Shares in BYD, the world’s biggest EV maker, plunged almost 12% amid speculation that US billionaire investor Warren Buffett was looking to sell or adjust his stake.
The share selloff came after it emerged that a block of BYD shares circulating in Hong Kong Exchanges’ clearing system closely matched the size of the 20.49% stake held by Buffett’s Berkshire Hathaway.
A BYD spokeswoman told the Wall Street Journal that the company is operating normally and that any reductions of major shareholders’ stakes are subject to an equity declaration with the Hong Kong exchange. Berkshire Hathaway had not responded to a request for comment.
The stock, which hit an all-time high in late June, was trading at HK$270.00 when trading closed at 4pm in Hong Kong, a drop of more than 11.9%.
BYD’s boom
BYD’s total sales over the first half of the year more than quadrupled to 633,777, making it the world’s biggest maker of EVs.

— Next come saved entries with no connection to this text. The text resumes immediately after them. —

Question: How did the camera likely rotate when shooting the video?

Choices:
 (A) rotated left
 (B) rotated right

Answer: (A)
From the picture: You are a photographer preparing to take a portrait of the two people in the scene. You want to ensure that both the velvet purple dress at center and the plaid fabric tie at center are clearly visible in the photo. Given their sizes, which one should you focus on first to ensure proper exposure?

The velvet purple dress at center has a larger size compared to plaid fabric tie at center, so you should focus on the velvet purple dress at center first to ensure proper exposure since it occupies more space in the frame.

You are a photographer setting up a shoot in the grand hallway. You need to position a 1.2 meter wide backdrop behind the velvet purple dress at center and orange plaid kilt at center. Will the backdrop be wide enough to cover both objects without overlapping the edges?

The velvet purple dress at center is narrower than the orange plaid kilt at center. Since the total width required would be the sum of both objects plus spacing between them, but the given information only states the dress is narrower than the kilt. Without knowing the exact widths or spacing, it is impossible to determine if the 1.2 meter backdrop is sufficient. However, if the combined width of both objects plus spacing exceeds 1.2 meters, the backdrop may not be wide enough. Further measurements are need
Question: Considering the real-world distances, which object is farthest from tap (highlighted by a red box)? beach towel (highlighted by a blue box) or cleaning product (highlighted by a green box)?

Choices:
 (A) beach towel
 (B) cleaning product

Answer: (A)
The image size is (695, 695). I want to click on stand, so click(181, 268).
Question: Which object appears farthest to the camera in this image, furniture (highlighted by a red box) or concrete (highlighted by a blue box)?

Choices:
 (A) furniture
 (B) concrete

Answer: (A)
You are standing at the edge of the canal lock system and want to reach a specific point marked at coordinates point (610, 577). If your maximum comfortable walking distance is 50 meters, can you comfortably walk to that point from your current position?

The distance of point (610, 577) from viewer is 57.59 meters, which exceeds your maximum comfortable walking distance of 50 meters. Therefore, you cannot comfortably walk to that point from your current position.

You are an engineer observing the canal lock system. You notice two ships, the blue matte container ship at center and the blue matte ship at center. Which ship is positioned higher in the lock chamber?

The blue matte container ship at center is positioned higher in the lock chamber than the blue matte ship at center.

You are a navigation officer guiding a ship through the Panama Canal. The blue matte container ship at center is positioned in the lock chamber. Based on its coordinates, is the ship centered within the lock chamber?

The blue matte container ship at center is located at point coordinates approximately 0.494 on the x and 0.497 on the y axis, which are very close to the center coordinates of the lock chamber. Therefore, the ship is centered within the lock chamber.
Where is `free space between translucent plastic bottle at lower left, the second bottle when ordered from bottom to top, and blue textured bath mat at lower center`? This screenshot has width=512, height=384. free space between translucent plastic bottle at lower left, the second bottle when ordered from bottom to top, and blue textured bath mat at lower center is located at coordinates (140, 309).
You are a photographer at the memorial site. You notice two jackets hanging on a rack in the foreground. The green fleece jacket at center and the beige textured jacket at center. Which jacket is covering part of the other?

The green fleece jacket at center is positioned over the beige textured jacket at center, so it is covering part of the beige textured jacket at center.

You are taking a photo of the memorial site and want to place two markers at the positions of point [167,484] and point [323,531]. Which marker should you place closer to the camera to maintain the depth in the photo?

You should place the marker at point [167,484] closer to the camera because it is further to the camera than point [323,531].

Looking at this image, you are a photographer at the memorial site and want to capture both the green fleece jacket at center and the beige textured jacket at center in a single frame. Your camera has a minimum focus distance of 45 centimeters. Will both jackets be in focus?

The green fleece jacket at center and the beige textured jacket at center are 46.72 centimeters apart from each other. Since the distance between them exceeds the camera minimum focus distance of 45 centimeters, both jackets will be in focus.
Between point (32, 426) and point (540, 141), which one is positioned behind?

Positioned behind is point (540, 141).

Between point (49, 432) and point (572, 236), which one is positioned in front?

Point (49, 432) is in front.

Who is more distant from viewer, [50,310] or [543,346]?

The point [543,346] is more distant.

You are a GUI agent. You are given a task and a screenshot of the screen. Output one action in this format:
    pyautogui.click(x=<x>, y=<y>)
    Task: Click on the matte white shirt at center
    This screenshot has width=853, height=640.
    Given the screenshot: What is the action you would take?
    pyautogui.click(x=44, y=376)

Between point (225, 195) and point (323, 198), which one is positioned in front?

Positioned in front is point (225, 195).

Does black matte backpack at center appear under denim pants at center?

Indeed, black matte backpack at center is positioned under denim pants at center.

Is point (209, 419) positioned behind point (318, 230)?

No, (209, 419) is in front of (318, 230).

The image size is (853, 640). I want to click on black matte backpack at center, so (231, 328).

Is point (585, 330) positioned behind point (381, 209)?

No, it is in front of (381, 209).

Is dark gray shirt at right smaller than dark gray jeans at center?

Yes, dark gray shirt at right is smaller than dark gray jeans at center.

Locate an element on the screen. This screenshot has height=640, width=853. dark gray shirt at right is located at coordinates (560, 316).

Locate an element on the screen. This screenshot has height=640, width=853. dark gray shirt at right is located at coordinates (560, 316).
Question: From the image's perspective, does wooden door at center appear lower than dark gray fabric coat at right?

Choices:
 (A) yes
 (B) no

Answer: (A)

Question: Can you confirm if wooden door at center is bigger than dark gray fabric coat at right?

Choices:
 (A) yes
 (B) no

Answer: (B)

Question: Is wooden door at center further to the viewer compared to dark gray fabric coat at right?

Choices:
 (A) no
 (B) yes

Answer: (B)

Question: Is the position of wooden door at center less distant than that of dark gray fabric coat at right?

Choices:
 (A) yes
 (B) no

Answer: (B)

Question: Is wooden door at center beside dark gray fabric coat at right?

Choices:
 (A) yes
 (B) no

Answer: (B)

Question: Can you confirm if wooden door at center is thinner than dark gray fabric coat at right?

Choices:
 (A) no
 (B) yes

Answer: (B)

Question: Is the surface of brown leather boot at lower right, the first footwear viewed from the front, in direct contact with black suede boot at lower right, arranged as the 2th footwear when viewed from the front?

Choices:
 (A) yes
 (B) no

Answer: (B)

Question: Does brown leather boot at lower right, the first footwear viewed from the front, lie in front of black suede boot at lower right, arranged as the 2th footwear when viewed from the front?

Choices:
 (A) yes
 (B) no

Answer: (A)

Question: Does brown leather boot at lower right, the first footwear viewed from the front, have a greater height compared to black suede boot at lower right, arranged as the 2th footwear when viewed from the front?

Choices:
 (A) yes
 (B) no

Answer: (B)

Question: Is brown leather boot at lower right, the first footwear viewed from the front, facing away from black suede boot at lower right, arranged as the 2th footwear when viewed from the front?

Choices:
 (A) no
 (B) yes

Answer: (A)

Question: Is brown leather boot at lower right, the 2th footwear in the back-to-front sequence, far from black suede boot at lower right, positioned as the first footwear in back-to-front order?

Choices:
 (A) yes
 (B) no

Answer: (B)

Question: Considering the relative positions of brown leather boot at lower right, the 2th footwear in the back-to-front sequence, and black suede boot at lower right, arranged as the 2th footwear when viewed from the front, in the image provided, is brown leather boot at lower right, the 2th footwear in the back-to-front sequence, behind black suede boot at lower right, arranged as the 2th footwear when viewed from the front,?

The company’s share price has shot up after its sales soared in June, which was a bumper month for the sale of electric vehicles in China, with 16 carmakers enjoying sales over more than 10,000 cars. Total sales surged 130% from the previous year to 532,000 vehicles.
BYD was the market leader, selling 132,553 electric and hybrid vehicles last month, more than double the 2021 figure.
Tesla, which was hit by a weeks-long production shutdown in April-May sold over 77, 000 vehicles in June and a total of 197,575 cars in the first half.
Chinese authorities have been using a range of incentives to revive car sales following the economic slump caused by the lockdown on Shanghai in April and May, with the Commerce Ministry vowing to extend the tax exemption for new electric vehicles.